PyDAP as a client#

PyDAP can be used to “lazily” inspect and retrieve remote data from any of the thousands of scientific datasets available on the internet on OPeNDAP data servers, allowing the user to manipulate a Dataset as if it were stored locally, only downloading on-the-fly when necessary. In order to transmit data from the Server to the Client, both server and client must agree on a way to represent data: is it an array of integers?, a multi-dimensional grid? In order to do this, a DAP protocol defines a data model that, in theory, should be able to represent any existing (scientific) dataset.

Pydap uses the requests library to fetch remote data from an OPeNDAP data server. Data from such a server is one of the following types:

Note

Clickling on any of the dap or dods example URLs will trigger a download of a OPeNDAP binary data. Pydap parses this binary data and turns is into a pydap Dataset.

Requests library#

As of version 3.5.4, pydap now uses Python’s requests library to get/fetch the remote datasets described on the Table above and can also use Python’s requests_cache library to cache responses.
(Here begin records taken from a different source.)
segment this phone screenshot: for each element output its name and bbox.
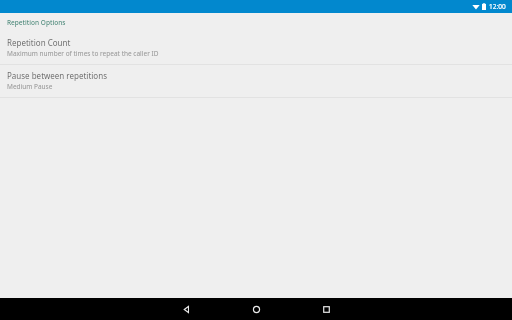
button[interactable]: Home — [221, 298, 291, 320]
button[interactable]: Pause between repetitions — [0, 65, 512, 97]
staticText: Repetition Count — [7, 37, 71, 48]
staticText: Pause between repetitions — [7, 70, 107, 81]
staticText: Medium Pause — [7, 82, 53, 91]
staticText: Maximum number of times to repeat the ca… — [7, 49, 159, 58]
staticText: Repetition Options — [7, 18, 66, 27]
staticText: 12:00 — [489, 2, 506, 11]
button[interactable]: Recent apps — [291, 298, 361, 320]
button[interactable]: Back — [151, 298, 221, 320]
button[interactable]: Repetition Count — [0, 32, 512, 64]
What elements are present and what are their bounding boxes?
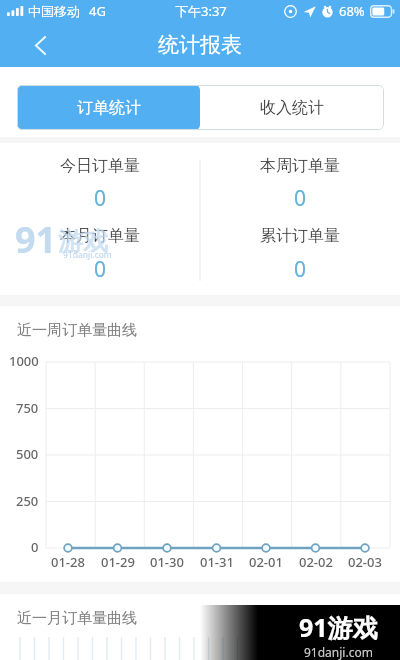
staticText: 统计报表 [158, 32, 242, 58]
staticText: 4G [89, 2, 106, 20]
staticText: 01-29 [101, 553, 135, 571]
staticText: 750 [16, 399, 39, 417]
staticText: 02-03 [348, 553, 382, 571]
staticText: 下午3:37 [175, 2, 227, 20]
staticText: 01-30 [150, 553, 184, 571]
staticText: 02-02 [299, 553, 333, 571]
button[interactable]: 本周订单量 [200, 143, 400, 295]
staticText: 500 [16, 445, 39, 463]
staticText: 本周订单量 [260, 156, 340, 176]
button[interactable]: Back [22, 27, 58, 63]
staticText: 订单统计 [77, 98, 141, 118]
staticText: 01-31 [200, 553, 234, 571]
staticText: 02-01 [249, 553, 283, 571]
staticText: 收入统计 [260, 98, 324, 118]
staticText: 0 [94, 184, 107, 213]
staticText: 91danji.com [304, 644, 373, 660]
button[interactable]: 今日订单量 [0, 143, 200, 295]
button[interactable]: 收入统计 [200, 85, 384, 130]
staticText: 游戏 [58, 226, 108, 257]
button[interactable]: 订单统计 [17, 85, 200, 130]
staticText: 68% [339, 2, 365, 20]
staticText: 中国移动 [28, 3, 80, 19]
staticText: 本月订单量 [60, 226, 140, 246]
staticText: 0 [294, 184, 307, 213]
staticText: 1000 [9, 352, 39, 370]
staticText: 91游戏 [299, 610, 378, 644]
staticText: 近一周订单量曲线 [17, 321, 137, 340]
staticText: 91 [15, 215, 57, 264]
staticText: 0 [31, 538, 39, 556]
staticText: 91danji.com [63, 249, 112, 261]
staticText: 累计订单量 [260, 226, 340, 246]
staticText: 近一月订单量曲线 [17, 609, 137, 628]
staticText: 0 [294, 255, 307, 284]
staticText: 今日订单量 [60, 156, 140, 176]
staticText: 01-28 [51, 553, 85, 571]
staticText: 250 [16, 492, 39, 510]
staticText: 0 [94, 255, 107, 284]
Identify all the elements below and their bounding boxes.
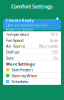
staticText: Off [52, 49, 58, 55]
staticText: 72°F [50, 32, 58, 37]
button[interactable]: Steering Wheel [3, 73, 61, 79]
staticText: Cabin pre-conditioning is on [6, 24, 48, 27]
button[interactable]: Sync [3, 55, 61, 61]
button[interactable]: Fan Speed [3, 37, 61, 43]
staticText: Defrost [6, 49, 19, 55]
staticText: Ready in 4 minutes [6, 28, 32, 32]
button[interactable]: Air Source [3, 43, 61, 49]
staticText: Seat Heaters [11, 67, 33, 72]
button[interactable]: Temperature [3, 32, 61, 37]
staticText: On [53, 55, 58, 60]
button[interactable]: Schedules [3, 79, 61, 85]
staticText: Steering Wheel [11, 73, 37, 78]
staticText: More Settings [6, 61, 35, 67]
button[interactable]: Defrost [3, 49, 61, 55]
staticText: Comfort Settings [11, 3, 53, 10]
staticText: Schedules [11, 79, 28, 84]
staticText: Auto [50, 38, 58, 43]
button[interactable]: Seat Heaters [3, 67, 61, 73]
staticText: Fan Speed [6, 38, 23, 43]
staticText: Temperature [6, 32, 29, 37]
staticText: Recirculate [39, 43, 58, 49]
staticText: Air Source [6, 43, 25, 49]
staticText: Climate Ready [6, 18, 34, 23]
staticText: Sync [6, 55, 14, 60]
For the user, pydap has a special function to initialize any such session:

Session with No Cache

Cached Session

use_cache=False (default)

use_cache=True

from pydap.client import open_url
from pydap.net import create_session
data_url = "http://test.opendap.org/opendap/data/nc/coads_climatology.nc"

Use default non-cached Session#

# default
my_session = create_session()
%%time
pyds = open_url(data_url, protocol="dap4", session=my_session)
CPU times: user 17.2 ms, sys: 1.82 ms, total: 19.1 ms
Wall time: 269 ms

Lets try again#

%%time
pyds = open_url(data_url, protocol="dap4", session=my_session)
CPU times: user 4.24 ms, sys: 1.09 ms, total: 5.32 ms
Wall time: 155 ms

What is hapenning?#

In both cases, only the dmr associated with the remote dataset was fetched, and used to create the pydap dataset.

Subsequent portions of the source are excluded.